HTML Input of type text for passwords
This is a vulnerability. If users have JavaScript disabled, their passwords will not be changed to dots, and thus they are vulnerable to shoulder surfing.
As user @Question Overflow points out in their comment to your question, clicking outside the field would also display the password. Which means a co-worker could see the user's password by taking their mouse for a moment - even accidentally.
The site may be following the guidance in the article "Stop Password Masking", posted by Jakob Nielsen on June 23, 2009.

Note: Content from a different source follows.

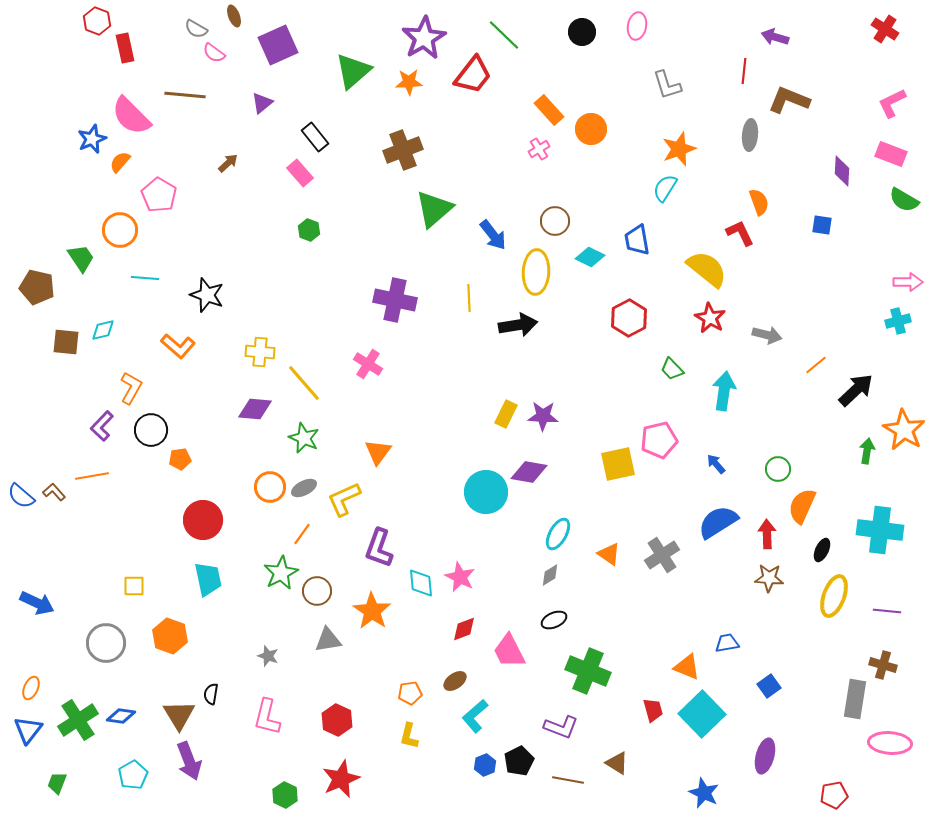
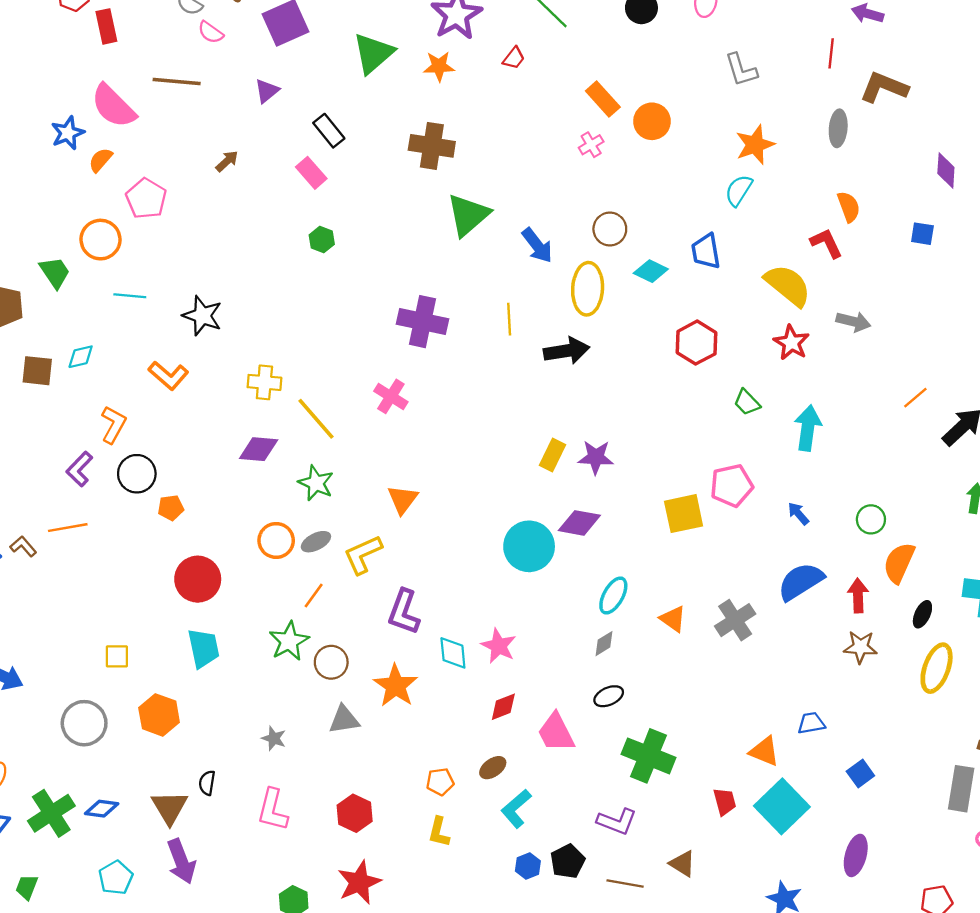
red trapezoid: (473, 75) -> (514, 58), size x0.5
brown cross: (403, 150) -> (432, 146), turned 30
gray arrow: (767, 335) -> (853, 322), moved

Summary: Usability suffers when users type in passwords and the only feedback they get is a row of bullets. Typically, masking passwords doesn't even increase security, but it does cost you business due to login failures.
Password masking addresses the shoulder surfing attack at a substantial cost in usability, especially among non-technical users who do not use a password manager. The site may have weighed the risk of shoulder surfing compared to other attacks on users' credentials and deemed it not worth the loss of usability. I've seen some other sites that use a JavaScript control to toggle the password field's type
attribute between "password"
and "text"
, letting the user make his own tradeoff between usability and security against shoulder surfing.
The site in question is described as not quite following this advice. Perhaps the engineers were following this advice but then management requested that it be changed. Or perhaps they were trying to emulate the behavior of mobile devices that briefly show the last entered character in password fields.